A Brazilian court has ordered the arrest and retrial of an Amazon rancher acquitted of orchestrating the murder of American nun and rainforest activist, Dorothy Stang.
Para state's highest court threw out last year's verdict, which found Vitalmiro Bastos de Moura not guilty of the 2005 shooting of Stang, 73, who campaigned for 30 years to save the Amazon rainforest from the interests of wealthy landlords.
"We're elated and we are convinced we will get a guilty verdict in the new trial," said prosecutor Edson Souza.
Souza said Moura was charged with ordering Stang's murder but he had yet to be arrested.
Stang was shot six times at close range with a revolver in the small jungle city of Anapu. The nun, from Dayton, Ohio, spent three decades on the Amazon's wild frontier, working to preserve the rainforest and defend the rights of poor settlers whose lands were seized by powerful ranchers.

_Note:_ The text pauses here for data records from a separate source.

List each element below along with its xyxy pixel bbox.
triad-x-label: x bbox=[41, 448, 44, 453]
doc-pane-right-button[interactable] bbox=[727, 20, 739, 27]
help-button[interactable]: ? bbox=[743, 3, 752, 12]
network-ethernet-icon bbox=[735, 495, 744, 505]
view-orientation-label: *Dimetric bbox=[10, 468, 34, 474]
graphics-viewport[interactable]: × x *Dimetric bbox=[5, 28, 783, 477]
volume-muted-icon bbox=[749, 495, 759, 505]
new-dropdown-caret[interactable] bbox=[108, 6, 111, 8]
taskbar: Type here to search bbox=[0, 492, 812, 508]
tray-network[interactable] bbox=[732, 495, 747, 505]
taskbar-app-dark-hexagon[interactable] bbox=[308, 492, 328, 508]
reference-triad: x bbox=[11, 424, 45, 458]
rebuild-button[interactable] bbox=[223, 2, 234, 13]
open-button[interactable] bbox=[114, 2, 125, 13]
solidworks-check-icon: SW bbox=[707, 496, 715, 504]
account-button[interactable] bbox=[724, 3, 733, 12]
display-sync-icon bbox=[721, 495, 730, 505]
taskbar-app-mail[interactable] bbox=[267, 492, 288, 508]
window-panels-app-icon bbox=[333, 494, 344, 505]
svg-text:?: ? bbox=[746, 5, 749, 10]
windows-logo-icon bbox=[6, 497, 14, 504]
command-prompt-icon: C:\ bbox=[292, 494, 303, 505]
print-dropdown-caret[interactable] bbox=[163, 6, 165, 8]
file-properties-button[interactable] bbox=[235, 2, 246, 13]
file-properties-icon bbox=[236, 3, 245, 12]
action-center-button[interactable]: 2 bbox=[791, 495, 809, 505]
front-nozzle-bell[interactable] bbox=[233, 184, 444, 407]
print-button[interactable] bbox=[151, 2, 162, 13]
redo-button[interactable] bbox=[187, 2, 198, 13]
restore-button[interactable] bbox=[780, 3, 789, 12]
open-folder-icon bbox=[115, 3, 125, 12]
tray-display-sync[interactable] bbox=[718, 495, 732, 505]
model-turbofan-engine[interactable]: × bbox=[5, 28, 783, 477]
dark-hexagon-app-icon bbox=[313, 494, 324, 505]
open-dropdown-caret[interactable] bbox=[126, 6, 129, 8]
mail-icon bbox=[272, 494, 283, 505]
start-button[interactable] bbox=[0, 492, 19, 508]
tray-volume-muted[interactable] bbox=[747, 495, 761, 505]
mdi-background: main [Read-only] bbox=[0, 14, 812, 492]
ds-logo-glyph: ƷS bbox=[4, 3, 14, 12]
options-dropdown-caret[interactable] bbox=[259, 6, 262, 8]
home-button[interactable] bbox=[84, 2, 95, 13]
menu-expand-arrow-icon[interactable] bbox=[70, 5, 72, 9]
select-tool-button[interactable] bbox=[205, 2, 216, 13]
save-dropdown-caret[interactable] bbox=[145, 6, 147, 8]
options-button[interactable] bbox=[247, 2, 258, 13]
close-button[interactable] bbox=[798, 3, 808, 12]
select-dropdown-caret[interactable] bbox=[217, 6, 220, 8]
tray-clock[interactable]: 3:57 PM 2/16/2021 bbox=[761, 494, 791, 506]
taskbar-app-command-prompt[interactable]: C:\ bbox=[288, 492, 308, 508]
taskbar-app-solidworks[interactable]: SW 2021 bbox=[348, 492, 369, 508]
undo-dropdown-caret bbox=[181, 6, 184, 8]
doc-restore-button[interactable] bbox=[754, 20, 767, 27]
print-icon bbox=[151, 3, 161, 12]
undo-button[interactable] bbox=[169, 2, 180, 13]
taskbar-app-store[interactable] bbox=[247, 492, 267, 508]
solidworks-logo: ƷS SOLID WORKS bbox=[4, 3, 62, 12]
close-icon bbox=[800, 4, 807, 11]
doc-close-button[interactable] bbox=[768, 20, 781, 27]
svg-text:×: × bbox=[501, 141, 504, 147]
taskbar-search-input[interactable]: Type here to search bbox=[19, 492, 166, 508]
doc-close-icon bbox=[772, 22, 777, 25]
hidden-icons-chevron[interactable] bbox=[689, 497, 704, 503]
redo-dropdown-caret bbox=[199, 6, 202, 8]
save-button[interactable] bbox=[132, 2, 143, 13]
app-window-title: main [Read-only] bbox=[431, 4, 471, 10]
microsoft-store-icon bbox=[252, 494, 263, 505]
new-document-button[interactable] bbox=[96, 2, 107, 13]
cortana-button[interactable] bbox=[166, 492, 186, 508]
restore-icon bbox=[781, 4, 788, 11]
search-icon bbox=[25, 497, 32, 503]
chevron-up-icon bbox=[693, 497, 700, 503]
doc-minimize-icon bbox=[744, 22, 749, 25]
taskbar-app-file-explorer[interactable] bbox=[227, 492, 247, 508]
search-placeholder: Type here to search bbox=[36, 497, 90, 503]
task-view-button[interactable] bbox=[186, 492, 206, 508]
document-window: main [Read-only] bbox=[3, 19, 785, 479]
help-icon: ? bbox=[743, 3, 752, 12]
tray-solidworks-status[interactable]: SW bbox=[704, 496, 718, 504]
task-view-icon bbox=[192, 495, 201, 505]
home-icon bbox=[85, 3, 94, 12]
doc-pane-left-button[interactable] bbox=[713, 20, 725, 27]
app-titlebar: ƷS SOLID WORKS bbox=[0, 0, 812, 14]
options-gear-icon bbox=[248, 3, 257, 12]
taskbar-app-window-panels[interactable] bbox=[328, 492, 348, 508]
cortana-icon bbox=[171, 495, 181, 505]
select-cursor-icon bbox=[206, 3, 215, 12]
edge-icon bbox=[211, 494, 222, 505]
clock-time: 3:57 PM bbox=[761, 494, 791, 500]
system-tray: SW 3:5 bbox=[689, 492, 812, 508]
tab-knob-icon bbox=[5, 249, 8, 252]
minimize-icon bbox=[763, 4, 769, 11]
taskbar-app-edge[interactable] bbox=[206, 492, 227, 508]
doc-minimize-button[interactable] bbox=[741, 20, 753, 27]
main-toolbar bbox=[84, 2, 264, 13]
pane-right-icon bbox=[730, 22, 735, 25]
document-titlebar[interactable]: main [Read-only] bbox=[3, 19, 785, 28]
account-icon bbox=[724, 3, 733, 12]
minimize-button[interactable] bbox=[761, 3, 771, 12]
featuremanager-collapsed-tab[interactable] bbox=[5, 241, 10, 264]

Her death prompted Amazon activists – more than 1,000 of whom have been murdered in the last 20 years – to demand Brazil's government crack down on the illegal seizure and clearance of the rainforest to graze cattle, raise soy crops and harvest timber.
"I am excited that perhaps Dorothy will find justice," David Stang, the nun's brother, wrote in an email to the Associated Press.

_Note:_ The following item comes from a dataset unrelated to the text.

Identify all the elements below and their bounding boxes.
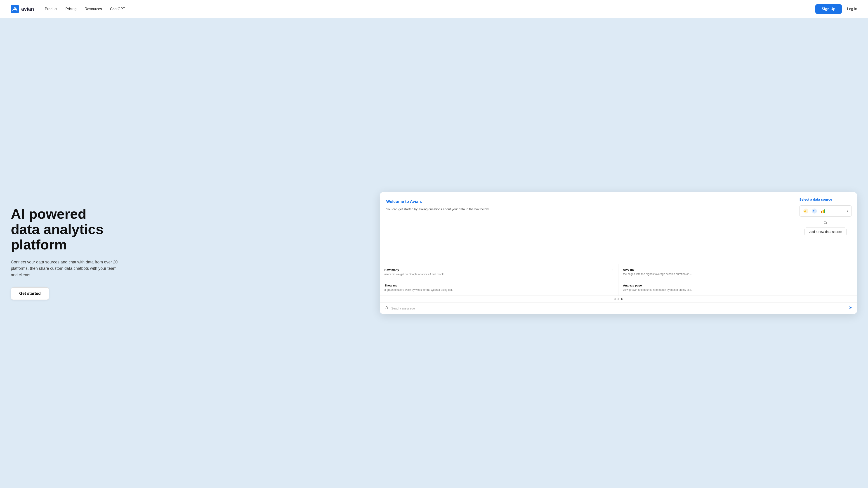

He has travelled from his home in Palmer Lake, Colorado, to Brazil several times to witness the trials. "All of us who love Brazil today are so proud of this great country, as would Dorothy be proud today," he wrote.
Prosecutors said Moura and rancher Regivaldo Galvao hired gunmen to kill Stang over a disputed plot of land.
Galvao, who denies the charge, was arrested in 2005 but was freed on bail in 2006.
Moura has already been tried twice in the case as Brazil has no double jeopardy law. He was found guilty by a state court in 2007 and sentenced to 30 years in prison.That ruling was overturned last year after the man who confessed to shooting Stang recanted his earlier testimony, insisting he had acted alone. Gunman Rayfran das Neves Sales was sentenced to 28 years in prison.
The court ruled yesterday that Moura and Sales must be retried because a video that Moura's defence showed the jury was inadmissible.
That video depicting Amair Feijoli da Cunha, who was jailed for 17 years for acting as the middleman between the gunman and the ranchers, was made while he was in prison and without a judge's approval.
The video, made by the defence team, showed Cunha saying that Moura had nothing to do with the case. He had testified earlier that Moura paid the hired gunmen.
Para court officials said no date had been set for the trials of Moura or Sales.
More than 1,100 activists, small farmers, judges, priests and other rural workers have been killed in land disputes in the last two decades, according to the Catholic Land Pastoral, a Brazilian watchdog group.
Of those killings, fewer than 100 cases have gone to court. About 80 convicted suspects were hired gunmen for powerful ranchers and loggers seeking to expand their lands, according to federal prosecutors and the watchdog.
About 15 of the men who hired them were found guilty but none of them are serving a sentence today.